## Directions for this task
Extract exactly the lines from the top of the records through the line containing "aktifis mahasiswa memimpin", and keep pictures out of the copy.

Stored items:
=== Begin Enclosure ===

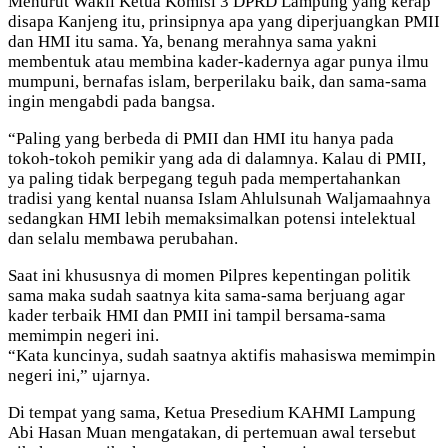
Menurut Wakil Ketua Komisi 3 DPRD Lampung yang kerap
disapa Kanjeng itu, prinsipnya apa yang diperjuangkan PMII
dan HMI itu sama. Ya, benang merahnya sama yakni
membentuk atau membina kader-kadernya agar punya ilmu
mumpuni, bernafas islam, berperilaku baik, dan sama-sama
ingin mengabdi pada bangsa.
“Paling yang berbeda di PMII dan HMI itu hanya pada
tokoh-tokoh pemikir yang ada di dalamnya. Kalau di PMII,
ya paling tidak berpegang teguh pada mempertahankan
tradisi yang kental nuansa Islam Ahlulsunah Waljamaahnya
sedangkan HMI lebih memaksimalkan potensi intelektual
dan selalu membawa perubahan.
Saat ini khususnya di momen Pilpres kepentingan politik
sama maka sudah saatnya kita sama-sama berjuang agar
kader terbaik HMI dan PMII ini tampil bersama-sama
memimpin negeri ini.
“Kata kuncinya, sudah saatnya aktifis mahasiswa memimpin
negeri ini,” ujarnya.
Di tempat yang sama, Ketua Presedium KAHMI Lampung
Abi Hasan Muan mengatakan, di pertemuan awal tersebut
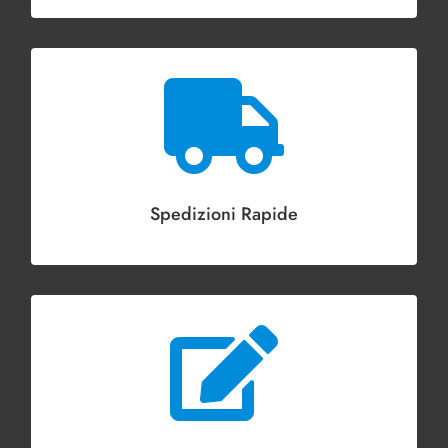

Spedizioni Rapide

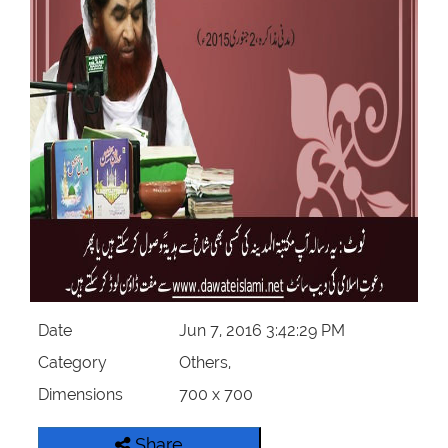
Our Websites
More
Date
Jun 7, 2016 3:42:29 PM
Category
Others,
Dimensions
700 x 700
Share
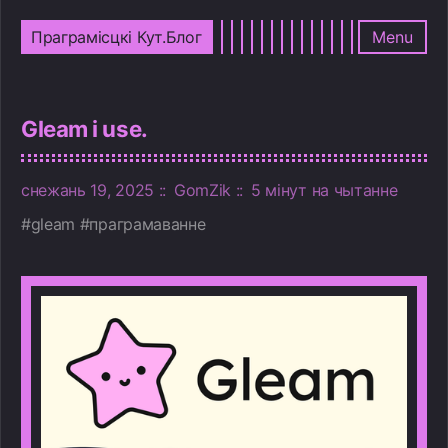
Праграмісцкі Кут.Блог
Menu
Gleam і use.
снежань 19, 2025
GomZik
5 мінут на чытанне
gleam
праграмаванне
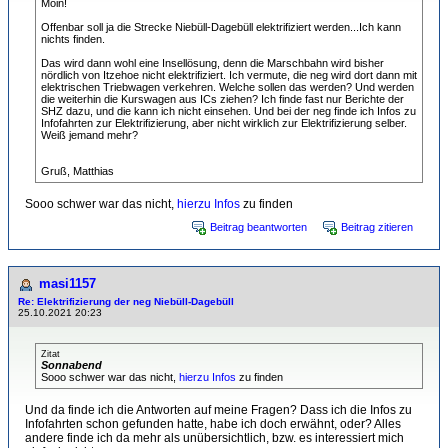
Moin!
Offenbar soll ja die Strecke Niebüll-Dagebüll elektrifiziert werden...Ich kann
nichts finden.
Das wird dann wohl eine Insellösung, denn die Marschbahn wird bisher
nördlich von Itzehoe nicht elektrifiziert. Ich vermute, die neg wird dort dann mit
elektrischen Triebwagen verkehren. Welche sollen das werden? Und werden
die weiterhin die Kurswagen aus ICs ziehen? Ich finde fast nur Berichte der
SHZ dazu, und die kann ich nicht einsehen. Und bei der neg finde ich Infos zu
Infofahrten zur Elektrifizierung, aber nicht wirklich zur Elektrifizierung selber.
Weiß jemand mehr?
Gruß, Matthias
Sooo schwer war das nicht,
hierzu Infos
zu finden
Beitrag beantworten
Beitrag zitieren
masi1157
Re: Elektrifizierung der neg Niebüll-Dagebüll
25.10.2021 20:23
Zitat
Sonnabend
Sooo schwer war das nicht,
hierzu Infos
zu finden
Und da finde ich die Antworten auf meine Fragen? Dass ich die Infos zu
Infofahrten schon gefunden hatte, habe ich doch erwähnt, oder? Alles
andere finde ich da mehr als unübersichtlich, bzw. es interessiert mich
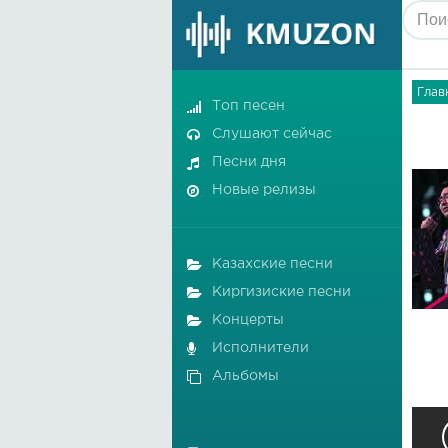
Глав
Топ песен
Слушают сейчас
Песни дня
Новые релизы
Казахские песни
Киргизиские песни
Концерты
Исполнители
Альбомы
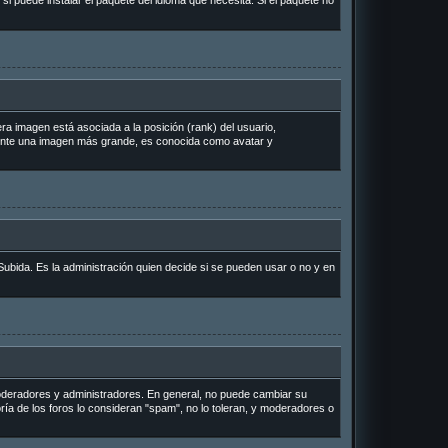
si puede instalar el paquete del idioma que necesita. Si el paquete no
a imagen está asociada a la posición (rank) del usuario,
lmente una imagen más grande, es conocida como avatar y
Subida. Es la administración quien decide si se pueden usar o no y en
 moderadores y administradores. En general, no puede cambiar su
ría de los foros lo consideran "spam", no lo toleran, y moderadores o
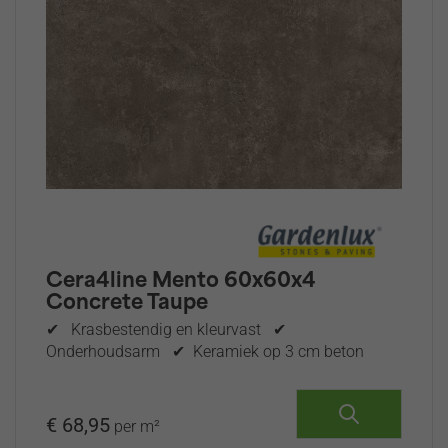
Cera4line Mento 60x60x4
Concrete Taupe
✔ Krasbestendig en kleurvast ✔
Onderhoudsarm ✔ Keramiek op 3 cm beton
€ 68,95
per m²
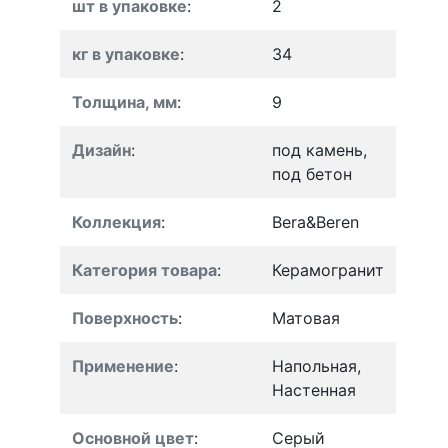
шт в упаковке
:
2
кг в упаковке
:
34
Толщина, мм
:
9
Дизайн
:
под камень,
под бетон
Коллекция
:
Bera&Beren
Категория товара
:
Керамогранит
Поверхность
:
Матовая
Применение
:
Напольная,
Настенная
Основной цвет
:
Серый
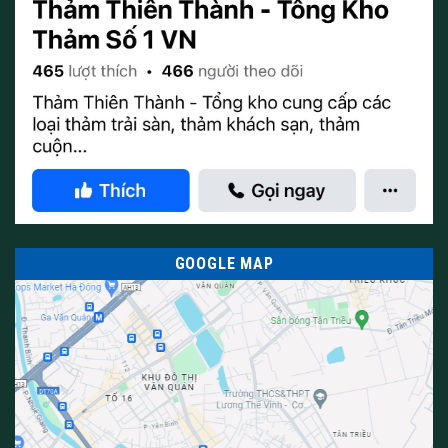
Thảm Thiên Thành
Hotline: 0386248321
Fanpage:
Thảm Thiên Thành
Địa chỉ: 208 lô đất dịch vụ, Khu đô thị Xa La, Hà Đông, Hà Nội,
Việt Nam.
0/5
(0 Reviews)
0/5
(0 Reviews)
GOOGLE MAP
0/5
(0 Reviews)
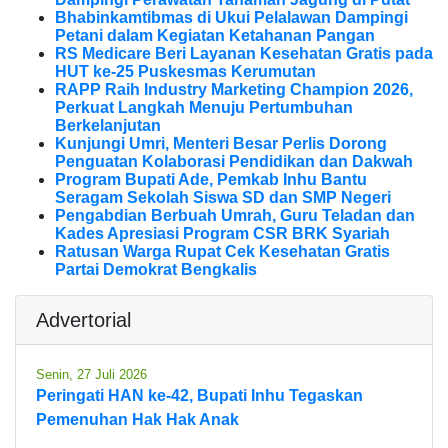
Bhabinkamtibmas di Ukui Pelalawan Dampingi
Petani dalam Kegiatan Ketahanan Pangan
RS Medicare Beri Layanan Kesehatan Gratis pada
HUT ke-25 Puskesmas Kerumutan
RAPP Raih Industry Marketing Champion 2026,
Perkuat Langkah Menuju Pertumbuhan
Berkelanjutan
Kunjungi Umri, Menteri Besar Perlis Dorong
Penguatan Kolaborasi Pendidikan dan Dakwah
Program Bupati Ade, Pemkab Inhu Bantu
Seragam Sekolah Siswa SD dan SMP Negeri
Pengabdian Berbuah Umrah, Guru Teladan dan
Kades Apresiasi Program CSR BRK Syariah
Ratusan Warga Rupat Cek Kesehatan Gratis
Partai Demokrat Bengkalis
Advertorial
Senin, 27 Juli 2026
Peringati HAN ke-42, Bupati Inhu Tegaskan
Pemenuhan Hak Hak Anak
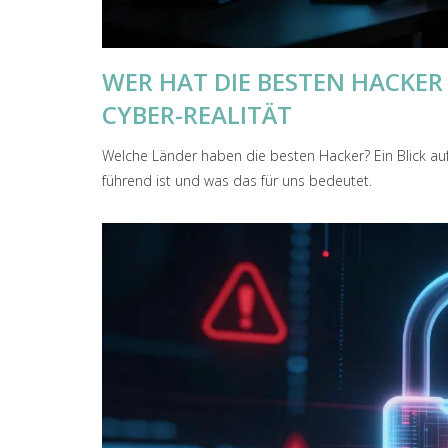
WER HAT DIE BESTEN HACKER 
CYBER-REALITÄT
Welche Länder haben die besten Hacker? Ein Blick auf
führend ist und was das für uns bedeutet.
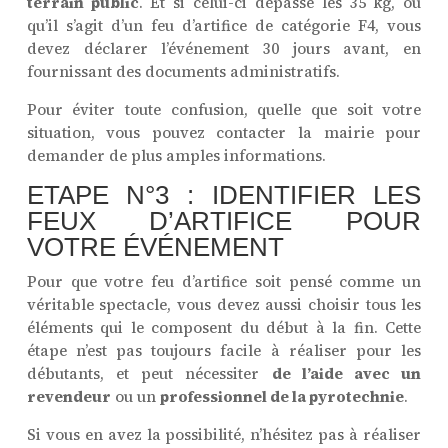
terrain public
. Et si celui-ci dépasse les 35 kg, ou
qu’il s’agit d’un feu d’artifice de catégorie F4, vous
devez déclarer l’événement 30 jours avant, en
fournissant des documents administratifs.
Pour éviter toute confusion, quelle que soit votre
situation, vous pouvez contacter la mairie pour
demander de plus amples informations.
ETAPE N°3 : IDENTIFIER LES
FEUX D’ARTIFICE POUR
VOTRE ÉVÉNEMENT
Pour que votre feu d’artifice soit pensé comme un
véritable spectacle, vous devez aussi choisir tous les
éléments qui le composent du début à la fin. Cette
étape n’est pas toujours facile à réaliser pour les
débutants, et peut nécessiter
de l’aide avec un
revendeur
ou un
professionnel de la pyrotechnie
.
Si vous en avez la possibilité, n’hésitez pas à réaliser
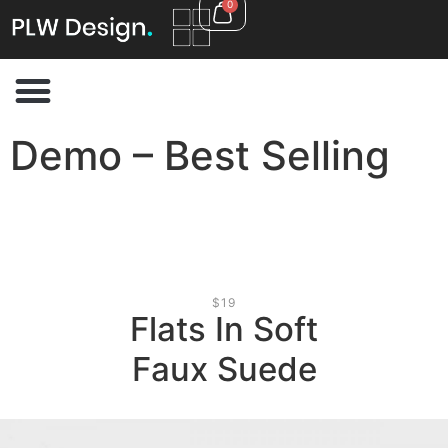
0
Demo – Best Selling
$19
Flats In Soft
Faux Suede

=== End Enclosure ===

## Solution for this problem
Menurut Wakil Ketua Komisi 3 DPRD Lampung yang kerap
disapa Kanjeng itu, prinsipnya apa yang diperjuangkan PMII
dan HMI itu sama. Ya, benang merahnya sama yakni
membentuk atau membina kader-kadernya agar punya ilmu
mumpuni, bernafas islam, berperilaku baik, dan sama-sama
ingin mengabdi pada bangsa.
“Paling yang berbeda di PMII dan HMI itu hanya pada
tokoh-tokoh pemikir yang ada di dalamnya. Kalau di PMII,
ya paling tidak berpegang teguh pada mempertahankan
tradisi yang kental nuansa Islam Ahlulsunah Waljamaahnya
sedangkan HMI lebih memaksimalkan potensi intelektual
dan selalu membawa perubahan.
Saat ini khususnya di momen Pilpres kepentingan politik
sama maka sudah saatnya kita sama-sama berjuang agar
kader terbaik HMI dan PMII ini tampil bersama-sama
memimpin negeri ini.
“Kata kuncinya, sudah saatnya aktifis mahasiswa memimpin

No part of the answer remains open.